The Atlas 5 is not powerful enough to fling the spacecraft directly to Jupiter. Instead, Juno will fly past the orbit of Mars and then use on-board propulsion in September 2012 to drop back into the inner solar system for a velocity boosting Earth flyby on Oct. 12, 2013. That will give Juno the extra push it needs to reach Jupiter in July 2016.
The primary goals of the mission are to use the solar system's largest, and presumably oldest, planet to answer fundamental questions about the evolution of the early solar system and the processes at work in the hidden hearts of gas giants like Jupiter, Saturn, Uranus, Neptune and scores of others discovered around distant suns.
Mission objectives include:
- Determining how much water may be in Jupiter's atmosphere, a key factor in theories about how the solar system first formed and the distribution of elements in the solar nebula.
- Measuring the composition, temperature and the motions of clouds deep in Jupiter's atmosphere.
- Characterizing the magnetic and gravitational fields to learn more about the interior structure of the planet and whether a solid core might be present.
- Studying Jupiter's intense auroras to learn more about the planet's magnetosphere and its effects on the atmosphere.
"Early in the solar system, the sun forms and the leftovers start to expand and cool," Bolton said. "And the first molecule that probably gets developed is water, because the hydrogen is combining with the oxygen. Combining two hydrogens may be more common, but the first multi-element molecule is probably water.
"Now water ice is very efficient at trapping other heavy elements, and this is really the theory of how we think the solar system and the planets formed, is that the water ice started to cluster together, trapping heavy elements, forming something called icy planetesimals. These are, if you will, really tiny little dirty ice balls. When Jupiter starts to come together, the growing theory among most models is that as it brings in this leftover debris, it brought in a bunch of these icy planetesimals. ... This is sort of the theory about how Jupiter got enriched (with heavier elements)."
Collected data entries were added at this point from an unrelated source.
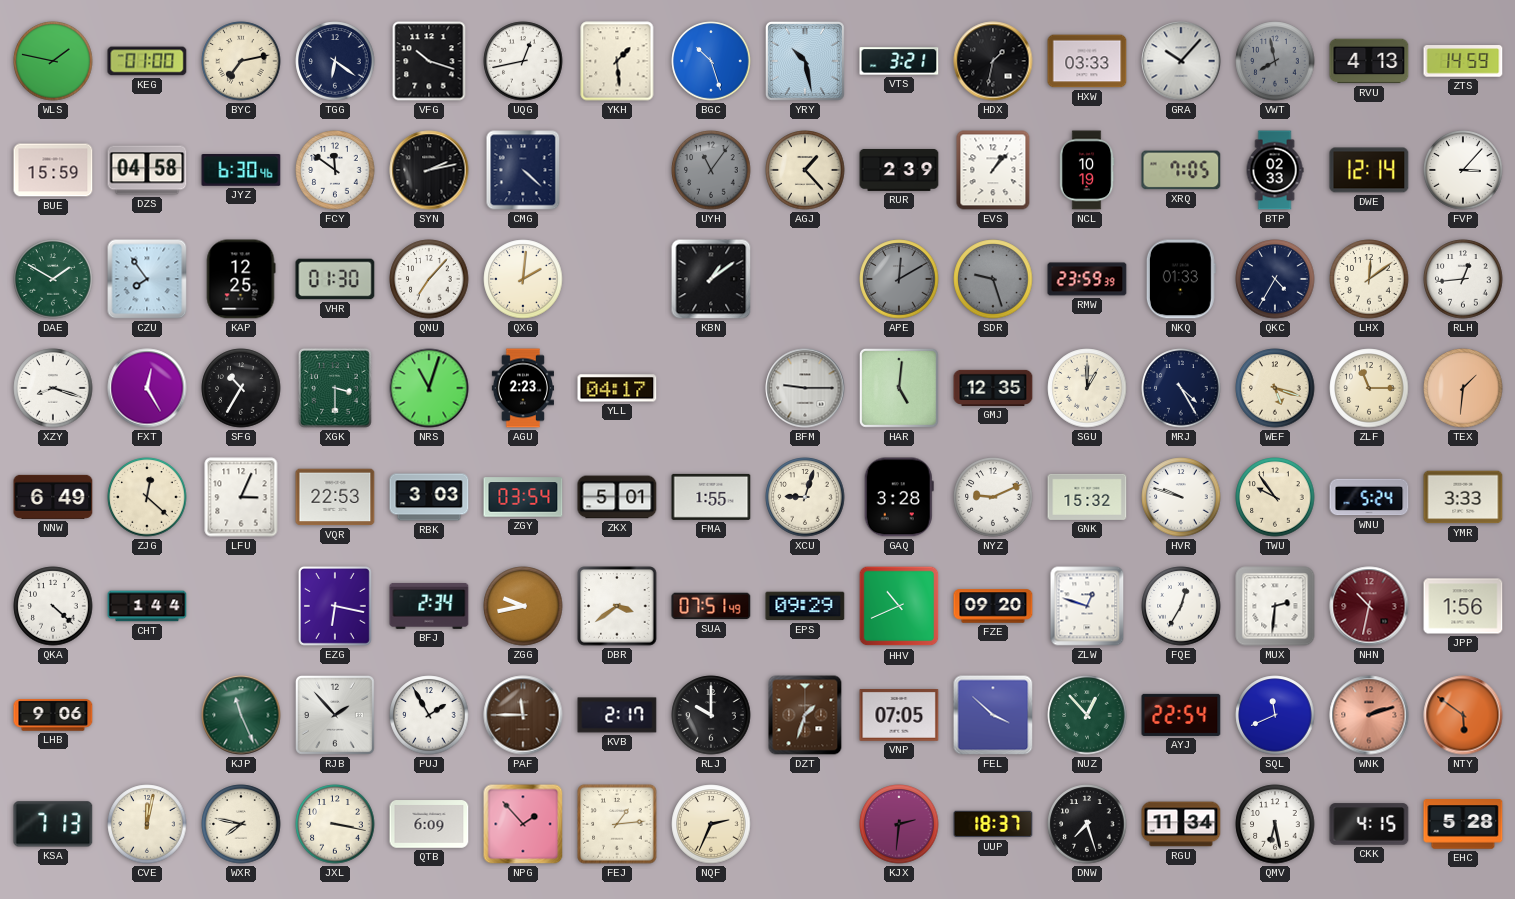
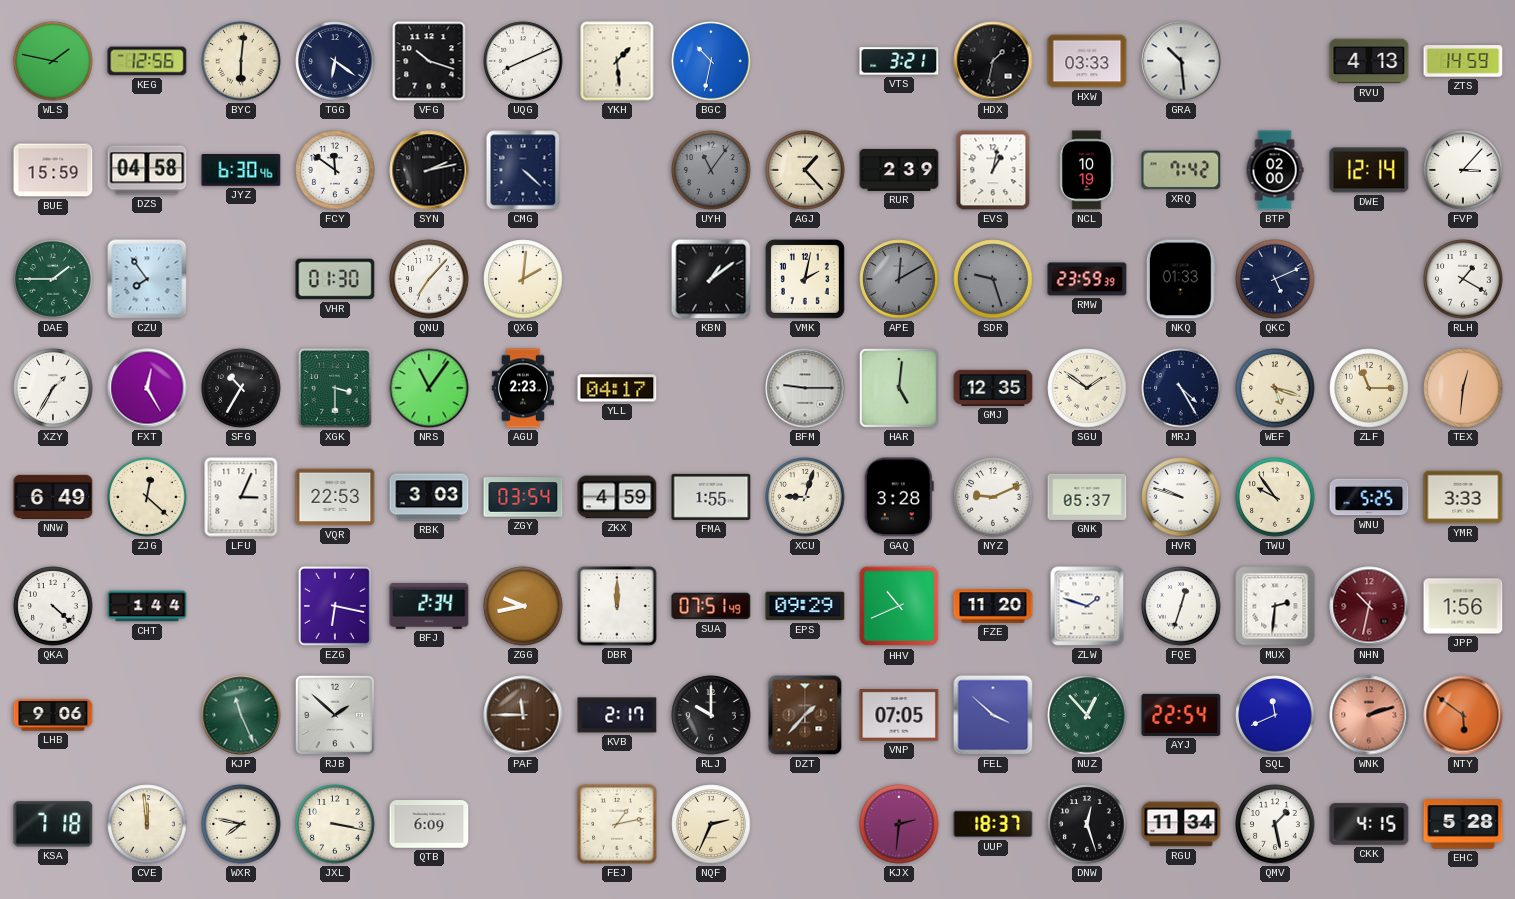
KEG: 01:00 -> 12:56
BYC: 7:13 -> 6:01
UQG: 12:43 -> 8:11
BGC: 10:27 -> 10:32
YRY: 10:28 -> none
GRA: 10:07 -> 10:29
VWT: 7:58 -> none
EVS: 1:07 -> 1:02
XRQ: 7:05 -> 7:42
BTP: 02:33 -> 02:00
DAE: 1:50 -> 1:45
KAP: 12:25 -> none
VMK: none -> 2:02
QKC: 4:35 -> 5:11
LHX: 12:09 -> none
RLH: 12:44 -> 1:20
XZY: 8:18 -> 1:35
NRS: 11:03 -> 11:06
SGU: 1:00 -> 1:51
TEX: 1:31 -> 12:31
ZKX: 5:01 -> 4:59
GNK: 15:32 -> 05:37
WNU: 5:24 -> 5:25
DBR: 3:39 -> 12:00
FZE: 09:20 -> 11:20
ZLW: 12:48 -> 1:48
FQE: 12:35 -> 12:33
RJB: 1:53 -> 1:52
PUJ: 1:55 -> none
DZT: 1:33 -> 1:37
KSA: 7:13 -> 7:18
CVE: 12:02 -> 11:59
NPG: 1:53 -> none
FEJ: 1:14 -> 1:13
DNW: 7:27 -> 12:27
QMV: 6:28 -> 1:28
But data from the Galileo mission suggested the abundances of various heavy elements is different from levels found in the sun and in interstellar gas clouds.
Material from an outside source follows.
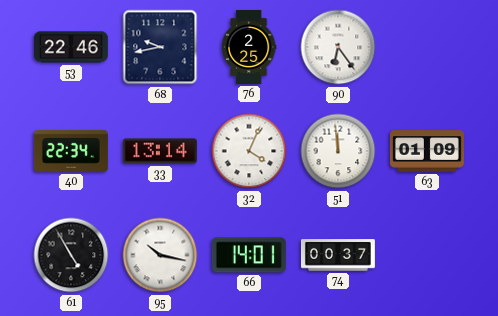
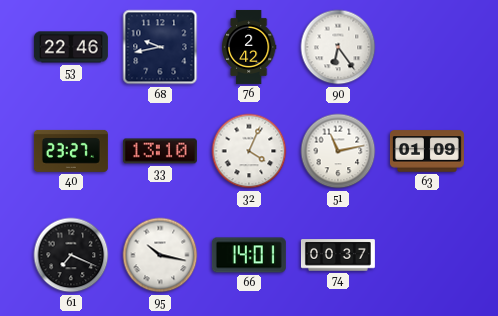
76: 2:25 -> 2:42
40: 22:34 -> 23:27
33: 13:14 -> 13:10
51: 11:59 -> 11:13
61: 4:55 -> 7:19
"What you were left with is the volatility, or how easily these things get trapped inside the ice, doesn't seem to matter, they all got trapped the same, the same enrichment, even though the abundances of these things in the sun and in the interstellar space is very different," Bolton said. "So we were left with a puzzle.
"This ties to us directly because the stuff that Jupiter's enriched in, these heavy elements, everything heavier than helium, is what we're made out of, it's what the Earth's made out of, it's what all life is made out of. We're trying to figure out what that history was early in the solar system of how these things got into Jupiter and how the planets got more of them than the sun did, because it obviously led to us."
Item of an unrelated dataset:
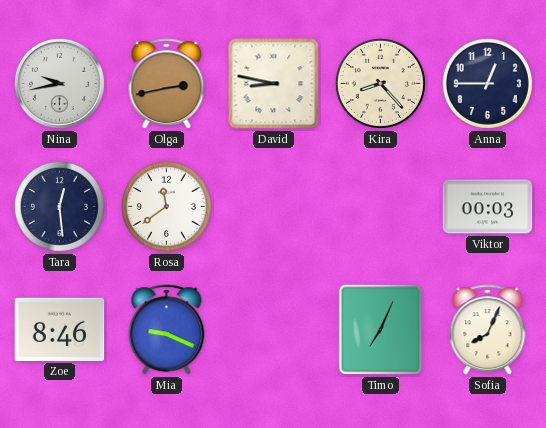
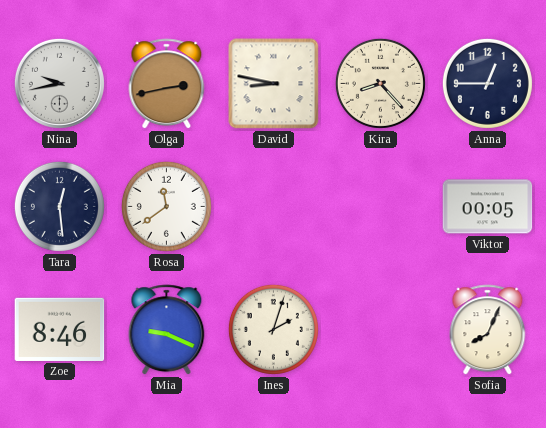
Viktor: 00:03 -> 00:05
Ines: none -> 2:03
Timo: 7:04 -> none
The amount of oxygen Juno detects in the atmosphere of Jupiter will provide a more refined sense of how much water ice contributed to the planet's formation.
"The water measurement is a discriminator among these theories and will constrain which models move forward and which ones don't," Bolton said. "If there's a lot of water, it means one thing, maybe Jupiter formed farther out and migrated in. If there's less water, it may have (formed) closer."
Another key objective is to figure out whether Jupiter has a solid, rocky core of some sort under the crushing weight of the overlying atmosphere and a layer of metallic hydrogen that may exist in a region where pressures range from 2 million to 40 million times the atmospheric pressure at sea level on Earth.
"It's very different. I hesitate every time I say the word 'rock' because people think it's like a rock like we think of (on Earth) and it's not," Bolton said.
As for fluid-like metallic hydrogen, "I don't really know what that is like, I have just as much trouble picturing 40 megabars as you do," he said. "Whatever's in the center of Jupiter is not like what we have on the Earth."